Carella asked the hostess — a willowy brunette wearing a long black gown and high heels that seemed decidedly anachronistic in this otherwise seventeenth-century English ambiance — where Mr. Benson might be sitting, and then took out a card, scribbled a note on the back of it, and asked the hostess if she would mind delivering it to his table. He watched as she crossed the room to a corner table where two men — one of them blond, the other bald — were engaged in animated conversation, no doubt discussing their latest brilliant advertising scheme. She handed the card to the blond. He looked at the front of it, printed with a Police Department seal and Carella’s name, rank, and telephone number at the Eight-Seven, and then turned the card over and read the note Carella had scrawled across the back of it. He asked the hostess something, and she pointed toward where Carella and Hawes were still standing near the reception desk, which resembled what the Armenian architect thought Dr. Johnson’s writing desk and inkstand looked like over there in Gough Square in Merrie Olde England. Benson rose immediately, excused himself to the bald man sitting at the table, and then strode across the room to where they were waiting.
“Mr. Benson?” Carella asked.
“What is this?” Benson said. “I’m in the middle of lunch.”
He was, Carella guessed, some six feet two inches tall, easily as tall as Hawes, with the same broad shoulders and barrel chest, eyes the color of slate, hair as golden as wheat.
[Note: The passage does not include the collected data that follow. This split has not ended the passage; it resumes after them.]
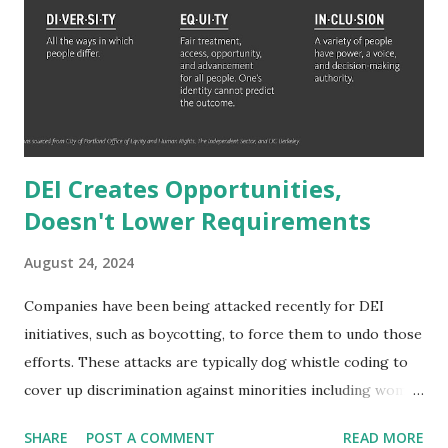
expenses. 2.65 MILLION years. To reach Jeff Bezos' wealth
would only take them 1.77 million years. Even someone who
makes a million dollars a year (which is wealthier than a
millionaire which is just a net worth not annual salary
delineation) would ...
DEI Creates Opportunities,
Doesn't Lower Requirements
August 24, 2024
Companies have been being attacked recently for DEI
initiatives, such as boycotting, to force them to undo those
efforts. These attacks are typically dog whistle coding to
cover up discrimination against minorities including women
and people of color. The narrative is typically that hiring
SHARE
POST A COMMENT
READ MORE
standards are lowered to include a wider range of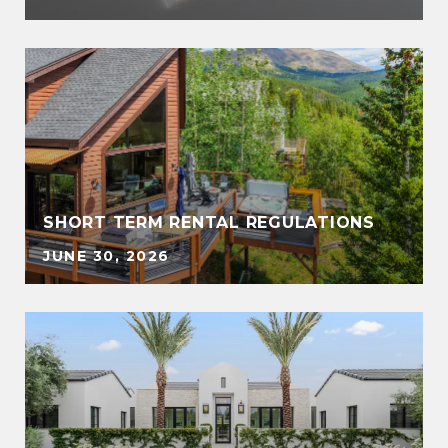
SHORT TERM RENTAL REGULATIONS
JUNE 30, 2026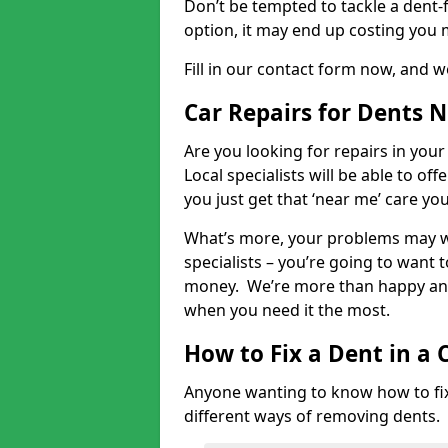
Don’t be tempted to tackle a dent-f
option, it may end up costing you 
Fill in our contact form now, and we
Car Repairs for Dents 
Are you looking for repairs in your
Local specialists will be able to of
you just get that ‘near me’ care yo
What’s more, your problems may we
specialists – you’re going to want t
money. We’re more than happy and 
when you need it the most.
How to Fix a Dent in a 
Anyone wanting to know how to fix 
different ways of removing dents.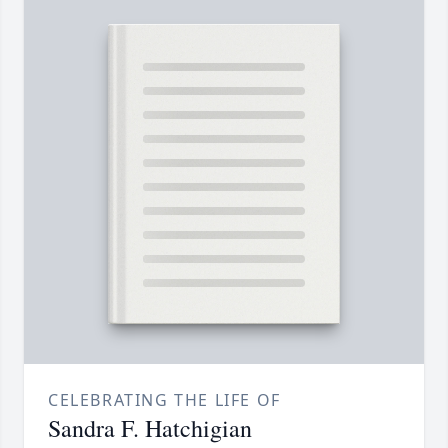
CELEBRATING THE LIFE OF
Sandra F. Hatchigian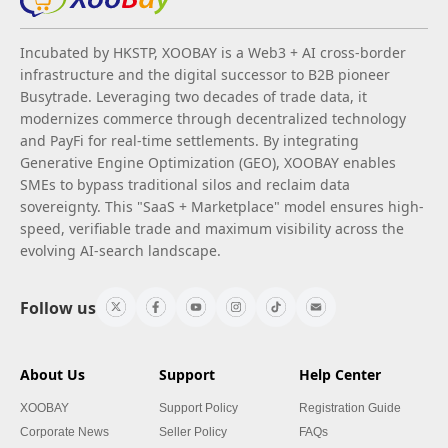
Incubated by HKSTP, XOOBAY is a Web3 + AI cross-border
infrastructure and the digital successor to B2B pioneer
Busytrade. Leveraging two decades of trade data, it
modernizes commerce through decentralized technology
and PayFi for real-time settlements. By integrating
Generative Engine Optimization (GEO), XOOBAY enables
SMEs to bypass traditional silos and reclaim data
sovereignty. This "SaaS + Marketplace" model ensures high-
speed, verifiable trade and maximum visibility across the
evolving AI-search landscape.
Follow us
About Us
Support
Help Center
XOOBAY
Support Policy
Registration Guide
Corporate News
Seller Policy
FAQs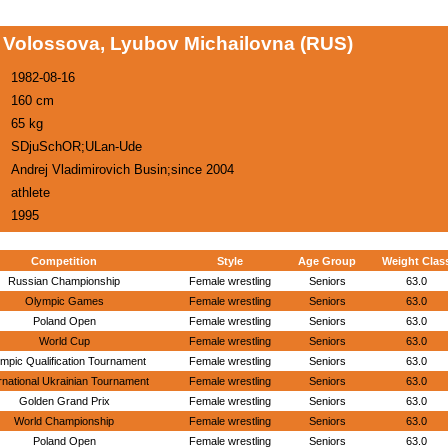
Volossova, Lyubov Michailovna (RUS)
1982-08-16
160 cm
65 kg
SDjuSchOR;ULan-Ude
Andrej Vladimirovich Busin;since 2004
athlete
1995
Competition
Style
Age Group
Weight Clas
Russian Championship
Female wrestling
Seniors
63.0
Olympic Games
Female wrestling
Seniors
63.0
Poland Open
Female wrestling
Seniors
63.0
World Cup
Female wrestling
Seniors
63.0
mpic Qualification Tournament
Female wrestling
Seniors
63.0
rnational Ukrainian Tournament
Female wrestling
Seniors
63.0
Golden Grand Prix
Female wrestling
Seniors
63.0
World Championship
Female wrestling
Seniors
63.0
Poland Open
Female wrestling
Seniors
63.0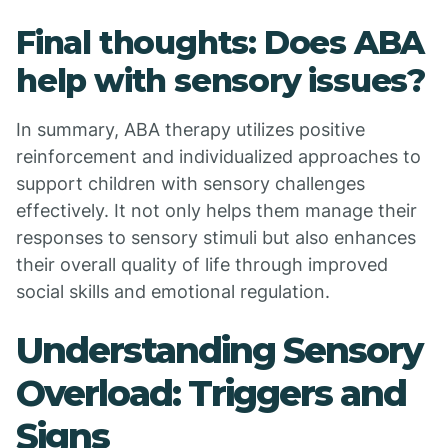
Final thoughts: Does ABA
help with sensory issues?
In summary, ABA therapy utilizes positive
reinforcement and individualized approaches to
support children with sensory challenges
effectively. It not only helps them manage their
responses to sensory stimuli but also enhances
their overall quality of life through improved
social skills and emotional regulation.
Understanding Sensory
Overload: Triggers and
Signs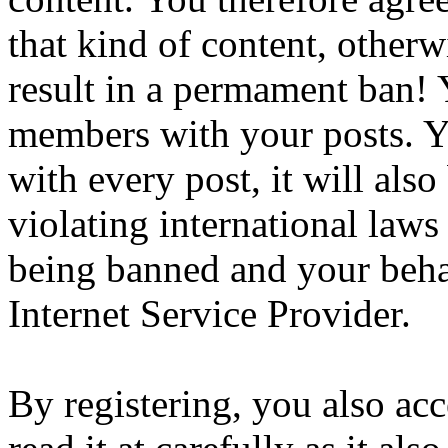
that kind of content, otherwi
result in a permament ban! Y
members with your posts. Yo
with every post, it will also
violating international laws
being banned and your beha
Internet Service Provider.
By registering, you also ac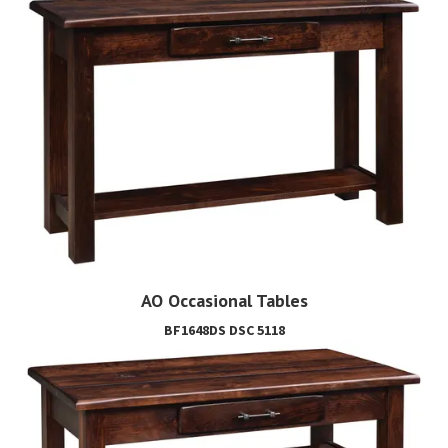
AO Occasional Tables
BF1648DS DSC 5118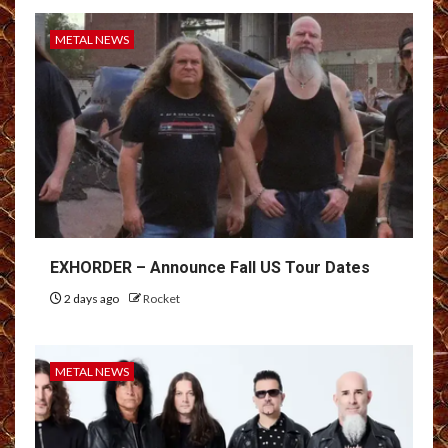
METAL NEWS
EXHORDER – Announce Fall US Tour Dates
2 days ago
Rocket
METAL NEWS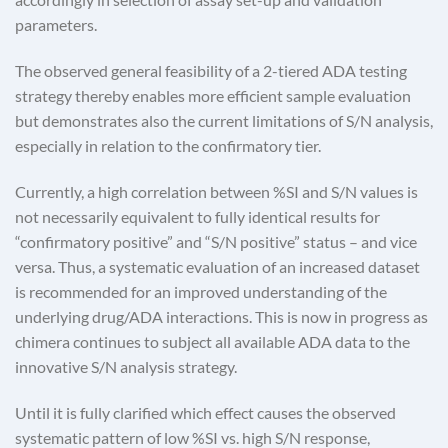
parameters.
The observed general feasibility of a 2-tiered ADA testing
strategy thereby enables more efficient sample evaluation
but demonstrates also the current limitations of S/N analysis,
especially in relation to the confirmatory tier.
Currently, a high correlation between %SI and S/N values is
not necessarily equivalent to fully identical results for
“confirmatory positive” and “S/N positive” status – and vice
versa. Thus, a systematic evaluation of an increased dataset
is recommended for an improved understanding of the
underlying drug/ADA interactions. This is now in progress as
chimera continues to subject all available ADA data to the
innovative S/N analysis strategy.
Until it is fully clarified which effect causes the observed
systematic pattern of low %SI vs. high S/N response,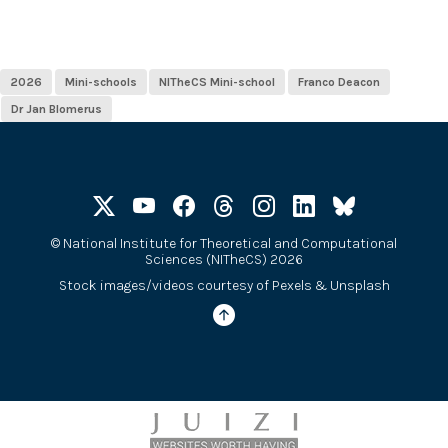
2026
Mini-schools
NITheCS Mini-school
Franco Deacon
Dr Jan Blomerus
©
National Institute for Theoretical and Computational
Sciences (NITheCS) 2026
Stock images/videos courtesy of
Pexels
&
Unsplash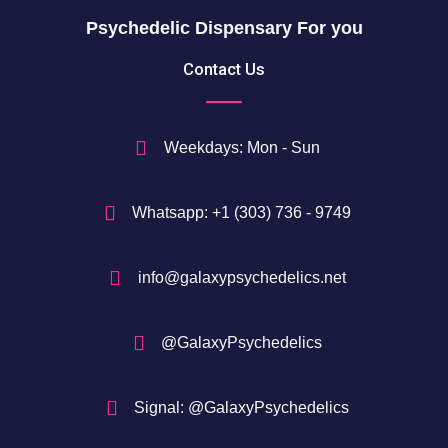
Psychedelic Dispensary For you
Contact Us
Weekdays: Mon - Sun
Whatsapp: +1 (303) 736 - 9749
info@galaxypsychedelics.net
@GalaxyPsychedelics
Signal: @GalaxyPsychedelics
He was wearing a suit Carella was willing to bet was tailor-made, the tie a Countess Mara, the shirt monogrammed over the left breast, the initials MJB peeping out from behind the hand-stitched lapel of the suit jacket. French cuffs showed below the jacket sleeves, where they were fastened with small, gold, diamond-studded links. A pinky ring on his left hand flashed a diamond rather larger than those on the cufflinks. Carella guessed that Heads of Creation were pulling down quite a bit of bread with their Daffy Dots campaigns.